SAO PAULO: While some World Cup teams whine about withering weather and troublesome travel, American players say: Bring it on!
Some European teams worry they will wilt. The United States considers cauldron-like climates a regular finishing touch, as if the Americans were a Baked Alaska flambe.
And if FIFA added a Road Warrior prize to the Golden Ball, Golden Boot and Golden Glove, the U.S. would be assured of taking home an award.
“When you talk about playing in the heat, the travel, it doesn’t bother us,” midfielder Michael Bradley said Tuesday. “And not only does it not bother us, it excites us to see that now the other teams are so worried about it.”
The Americans have the lengthiest first-round trek among the 32 teams at 8,800 air miles, chartering roundtrip flights from Sao Paulo to Natal (1,420 each way), Manaus (1,680) and Recife (1,300).
They’ll change cities and climates repeatedly. Tuesday’s training session at Sao Paulo Futebol Club started in a 62-degree temperature with a cooling drizzle, but the Americans’ games up north figure to be played in the mid-80s or higher. And extreme humidity could make each stadium feel like a sauna.
Accustomed to an August-through-May club schedule in Europe, when players use gloves and fans insulate in thermals, some soccer officials fret. No European nation has won a World Cup played in the Americas, where Brazil has taken three titles, and Argentina and Uruguay two apiece.
Before the World Cup draw in December, England coach Roy Hodgson called the Amazon rain forest city of Manaus “problematic” and said “you have a better chance if you get one of the venues where the climate is kinder.”
The U.S. opens Monday with a 6 p.m. match against Ghana in Natal. The AccuWeather forecast calls for a daytime high in the mid-80s, dropping into the 70s in the evening with a couple showers possible.
The Americans next play in Manaus for a 6 p.m. game against Cristiano Ronaldo and Portugal on June 22. The extended forecast calls for temperatures in the high-80s that day.
The U.S. completes group play against three-time champion Germany in a noon match on June 26 in Recife, a port city, where temperatures are typically in the low-80s.

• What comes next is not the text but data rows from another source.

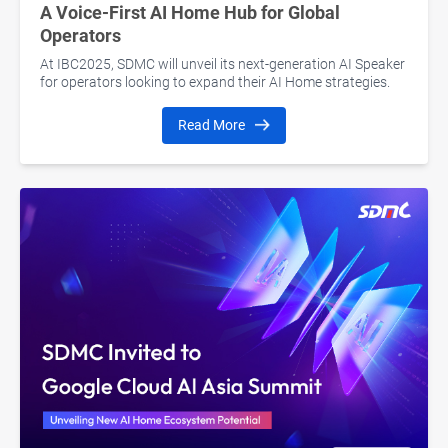
A Voice-First AI Home Hub for Global
Operators
At IBC2025, SDMC will unveil its next-generation AI Speaker
for operators looking to expand their AI Home strategies.
Read More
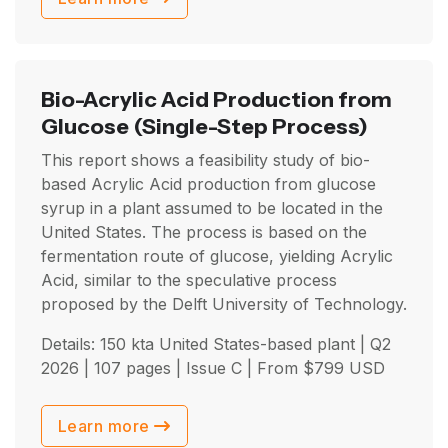
Bio-Acrylic Acid Production from
Glucose
(Single-Step Process)
This report shows a feasibility study of bio-
based Acrylic Acid production from glucose
syrup in a plant assumed to be located in the
United States. The process is based on the
fermentation route of glucose, yielding Acrylic
Acid, similar to the speculative process
proposed by the Delft University of Technology.
Details: 150 kta United States-based plant |
Q2
2026
| 107 pages | Issue C | From
$
799
USD
Learn more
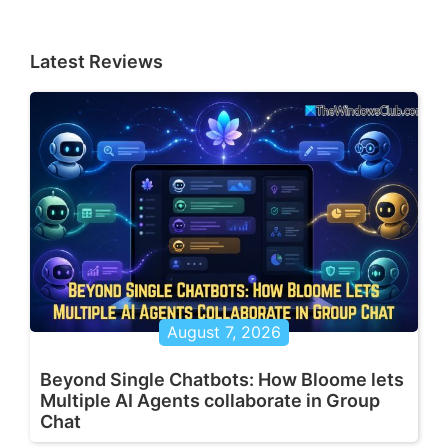
Latest Reviews
August 7, 2026
Beyond Single Chatbots: How Bloome lets
Multiple AI Agents collaborate in Group
Chat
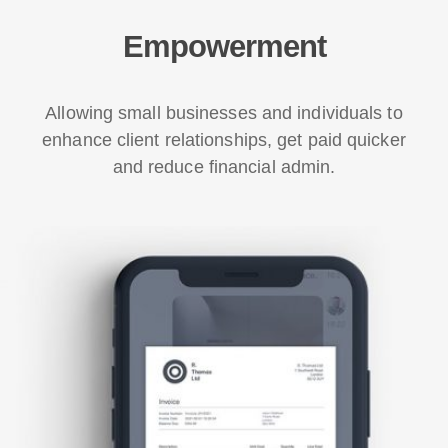
Empowerment
Allowing small businesses and individuals to
enhance client relationships, get paid quicker
and reduce financial admin.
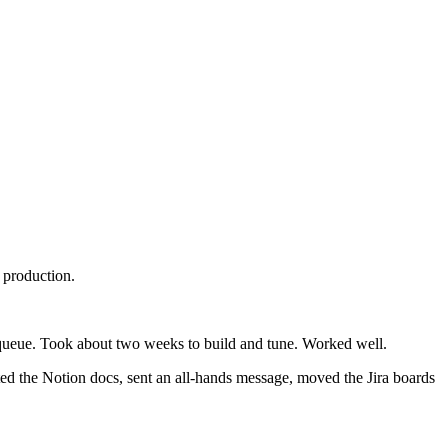
 production.
ht queue. Took about two weeks to build and tune. Worked well.
ed the Notion docs, sent an all-hands message, moved the Jira boards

That might be unfamiliar for natives of Munich and Mannheim, but it’s rather routine for the red, white and blue.
“I lived 4½ years in Houston, and that’s 100 degrees every single day with humidity plus,” defender Geoff Cameron said, “so if you can survive that, you can survive anything.”
Europeans complained about heat during the 1970 and ’86 World Cups in Mexico and were stunned by a heat wave in 1994 that turned matches into endurance tests at the Cotton Bowl in Dallas and the Rose Bowl in Pasadena, Calif. Jurgen Klinsmann scored twice as defending champion Germany built a three-goal lead against South Korea, then held on for a 3-2 win.
Klinsmann, now the U.S. coach, learned from that and the February 2013 opener in the final round of World Cup qualifying, when the Americans went to Central America and wilted during the second half of a 2-1 loss.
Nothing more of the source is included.